[Entries taken from a collection]
▬▬▬▬▬▬▬▬▬▬
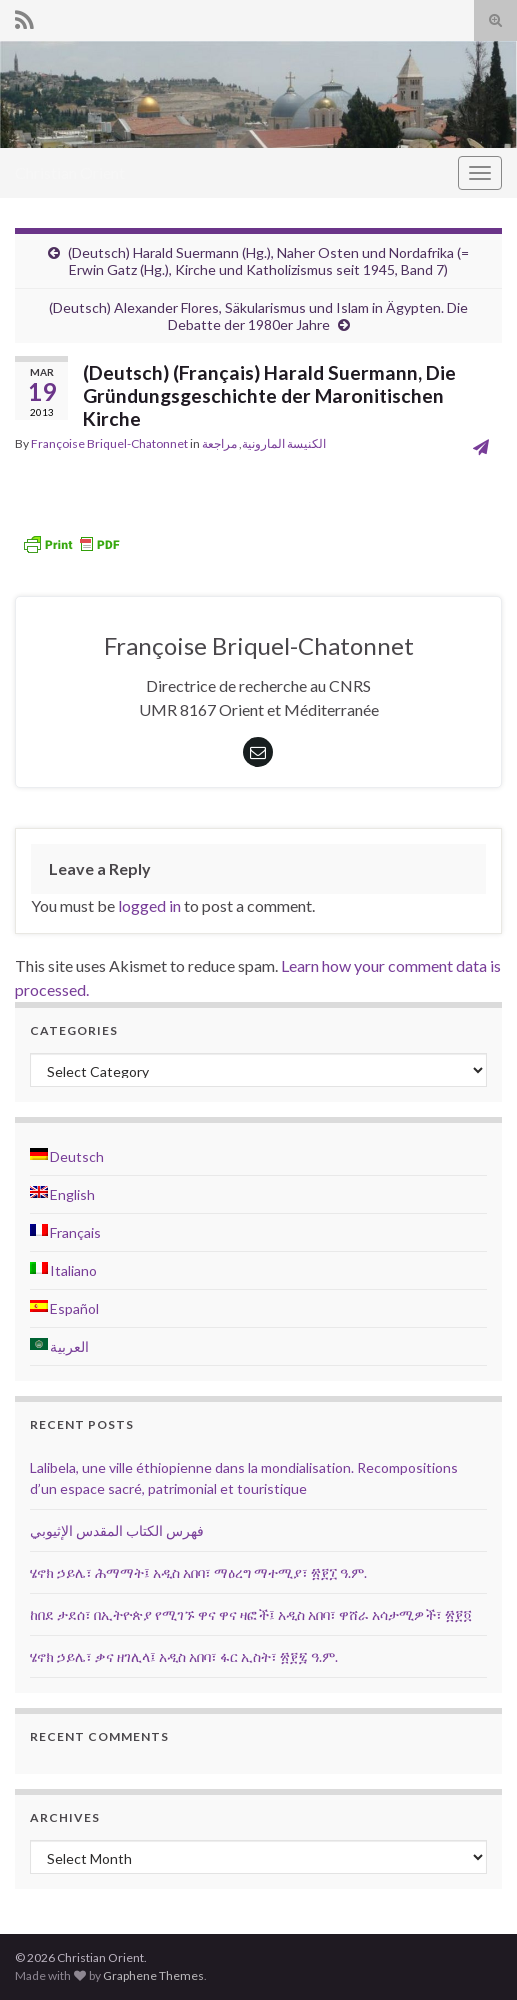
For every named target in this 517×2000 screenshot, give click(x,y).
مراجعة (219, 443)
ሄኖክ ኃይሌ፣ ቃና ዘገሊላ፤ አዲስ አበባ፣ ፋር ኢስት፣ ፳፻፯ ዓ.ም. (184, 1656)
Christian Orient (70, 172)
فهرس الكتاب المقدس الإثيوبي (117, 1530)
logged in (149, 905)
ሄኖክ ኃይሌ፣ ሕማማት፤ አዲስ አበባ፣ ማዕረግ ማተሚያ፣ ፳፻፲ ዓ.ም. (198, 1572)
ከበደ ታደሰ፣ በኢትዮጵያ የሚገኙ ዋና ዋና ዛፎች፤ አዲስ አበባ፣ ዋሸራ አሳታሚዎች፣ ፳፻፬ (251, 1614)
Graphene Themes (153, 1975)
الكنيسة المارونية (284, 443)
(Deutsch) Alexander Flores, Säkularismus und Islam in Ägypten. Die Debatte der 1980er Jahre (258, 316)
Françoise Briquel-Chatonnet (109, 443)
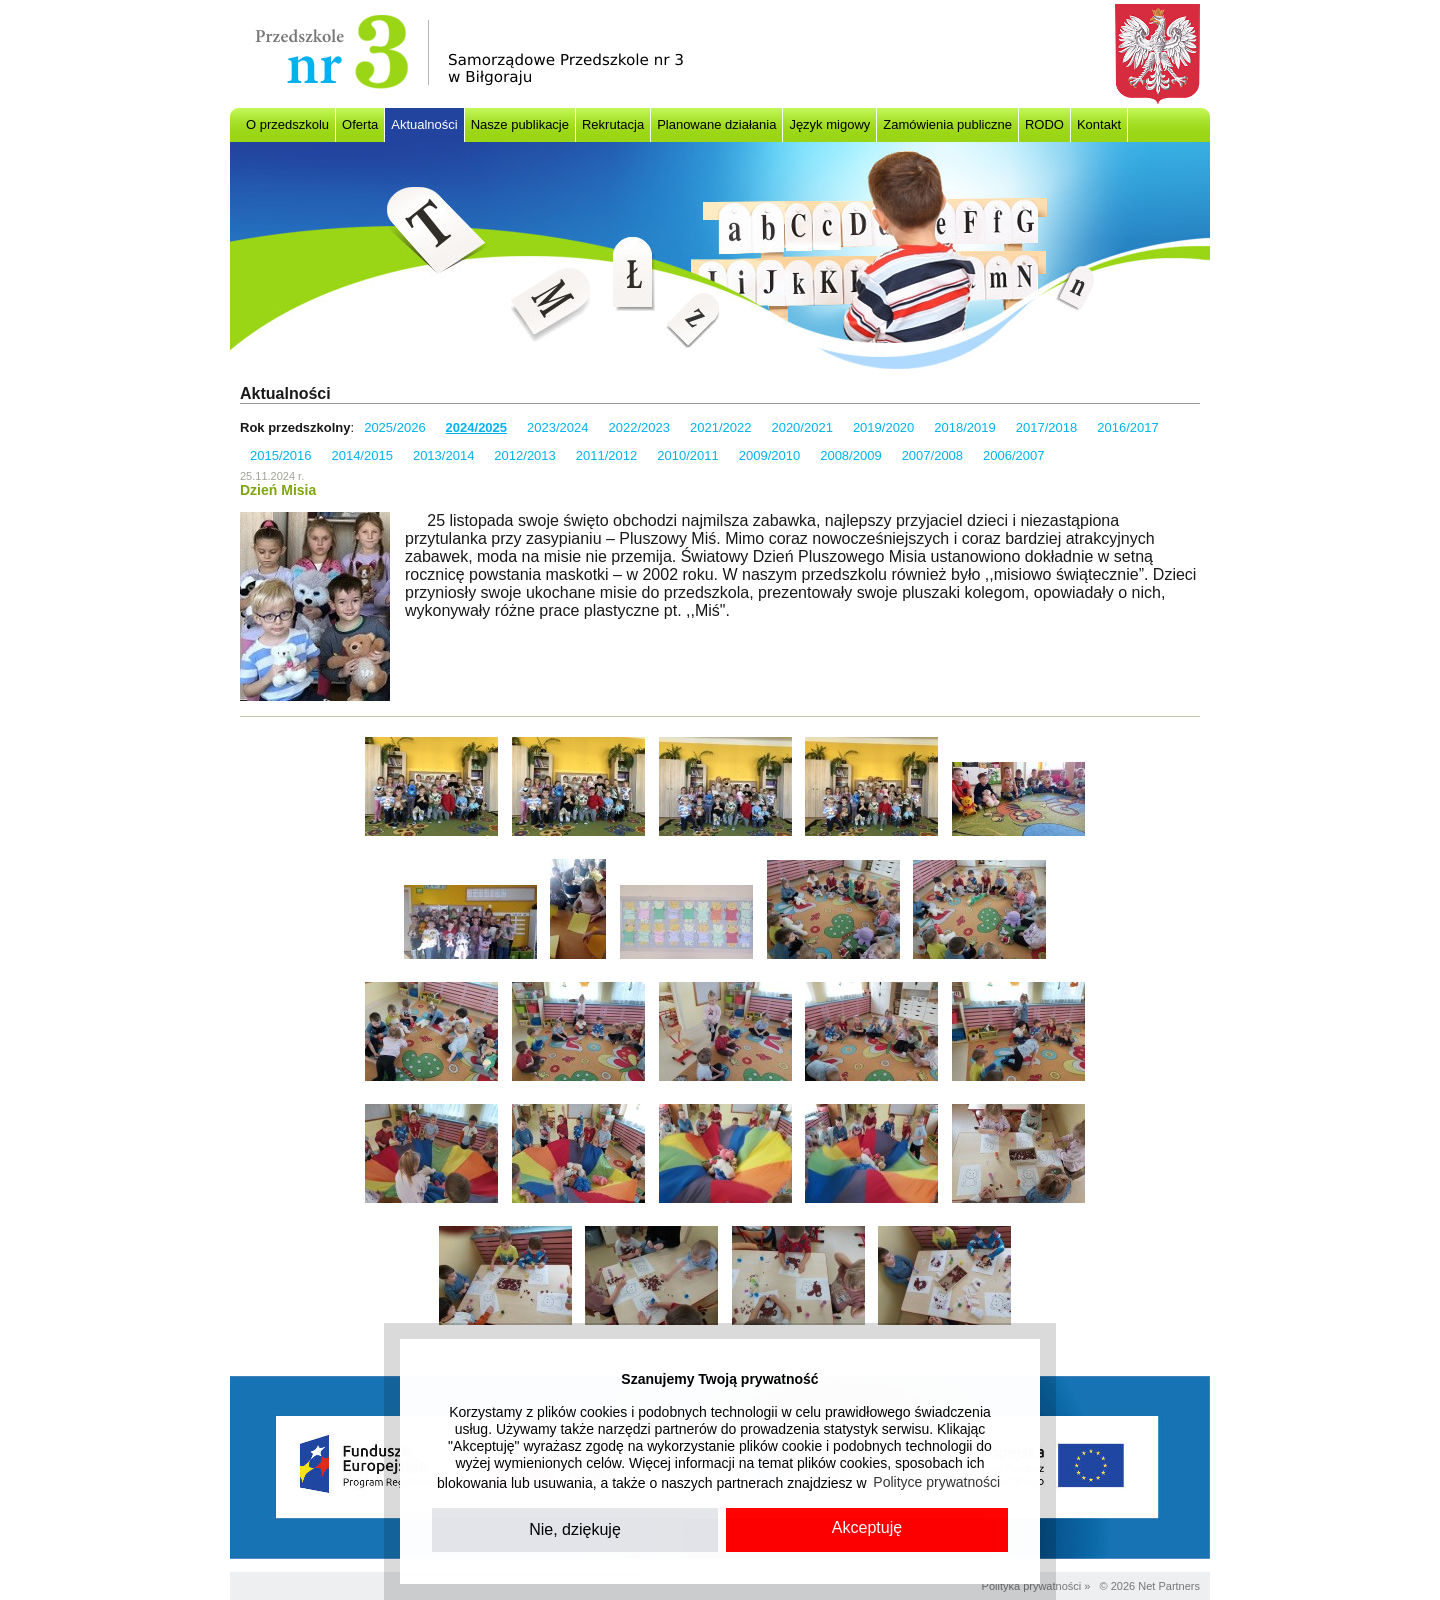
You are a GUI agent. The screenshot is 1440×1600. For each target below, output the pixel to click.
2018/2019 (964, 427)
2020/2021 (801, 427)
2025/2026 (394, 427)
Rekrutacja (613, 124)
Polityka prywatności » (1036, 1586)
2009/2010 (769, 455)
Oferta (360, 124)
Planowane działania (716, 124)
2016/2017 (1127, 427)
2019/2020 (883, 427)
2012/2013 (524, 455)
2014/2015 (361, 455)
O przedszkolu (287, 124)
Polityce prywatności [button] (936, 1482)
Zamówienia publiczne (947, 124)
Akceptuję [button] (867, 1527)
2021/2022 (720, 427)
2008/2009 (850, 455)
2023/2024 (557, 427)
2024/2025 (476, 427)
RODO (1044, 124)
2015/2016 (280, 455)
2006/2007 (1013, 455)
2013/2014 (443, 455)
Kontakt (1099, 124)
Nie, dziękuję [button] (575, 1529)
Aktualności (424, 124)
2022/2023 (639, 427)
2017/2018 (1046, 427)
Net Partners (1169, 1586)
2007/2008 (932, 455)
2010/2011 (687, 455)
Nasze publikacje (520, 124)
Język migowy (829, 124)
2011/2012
▬▬▬▬▬▬▬▬▬▬
__Work order__. Print exactly the first line of the entries and every line after it through the one that contains "Françoise Briquel-Chatonnet (109, 443)", leaving the pictures out.

__Response for this exercise__.
For every named target in this 517×2000 screenshot, give click(x,y).
مراجعة (219, 443)
ሄኖክ ኃይሌ፣ ቃና ዘገሊላ፤ አዲስ አበባ፣ ፋር ኢስት፣ ፳፻፯ ዓ.ም. (184, 1656)
Christian Orient (70, 172)
فهرس الكتاب المقدس الإثيوبي (117, 1530)
logged in (149, 905)
ሄኖክ ኃይሌ፣ ሕማማት፤ አዲስ አበባ፣ ማዕረግ ማተሚያ፣ ፳፻፲ ዓ.ም. (198, 1572)
ከበደ ታደሰ፣ በኢትዮጵያ የሚገኙ ዋና ዋና ዛፎች፤ አዲስ አበባ፣ ዋሸራ አሳታሚዎች፣ ፳፻፬ (251, 1614)
Graphene Themes (153, 1975)
الكنيسة المارونية (284, 443)
(Deutsch) Alexander Flores, Säkularismus und Islam in Ägypten. Die Debatte der 1980er Jahre (258, 316)
Françoise Briquel-Chatonnet (109, 443)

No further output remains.